Author: damian
I have 2 bots - ClueBot NG and ClueBot III - both using the same php class. These have previously run fine in pmtpa tools and where running fine in eqiad tools.
Since earlier today, api requests using a session id seem to fail a random amount of time - CBNG is missing maybe 20% of edits, III about 80%.

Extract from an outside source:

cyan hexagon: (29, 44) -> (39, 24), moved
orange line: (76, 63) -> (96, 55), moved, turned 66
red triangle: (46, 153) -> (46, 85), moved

Tracing out the CURL requests - the session is kept, a successful login is done, but tokens are missing/the current user looks logged out.
A sample request:
- About to connect() to port 80 (#0)
- Trying * connected
POST /w/api.php?action=login&format=php HTTP/1.1
User-Agent: ClueBot/2.0
Accept: */*
Accept-Encoding: deflate, gzip
Content-Length: 268
Content-Type: multipart/form-data; boundary=----------------------------0882348d6018
< HTTP/1.1 200 OK
< Server: Apache
< X-Powered-By: PHP/5.3.10-1ubuntu3.9+wmf1
< X-Content-Type-Options: nosniff
< Cache-control: private
< X-Frame-Options: SAMEORIGIN
< Content-Encoding: gzip
< Vary: Accept-Encoding
< X-Vary-Options: Accept-Encoding;list-contains=gzip
< Content-Type: application/vnd.php.serialized; charset=utf-8
< X-Varnish: 2852251556, 1052575718
< Via: 1.1 varnish, 1.1 varnish
< Content-Length: 162
< Accept-Ranges: bytes
< Date: Wed, 05 Mar 2014 23:27:10 GMT
< Age: 0
< Connection: keep-alive
< X-Cache: cp1066 miss (0), cp1068 frontend miss (0)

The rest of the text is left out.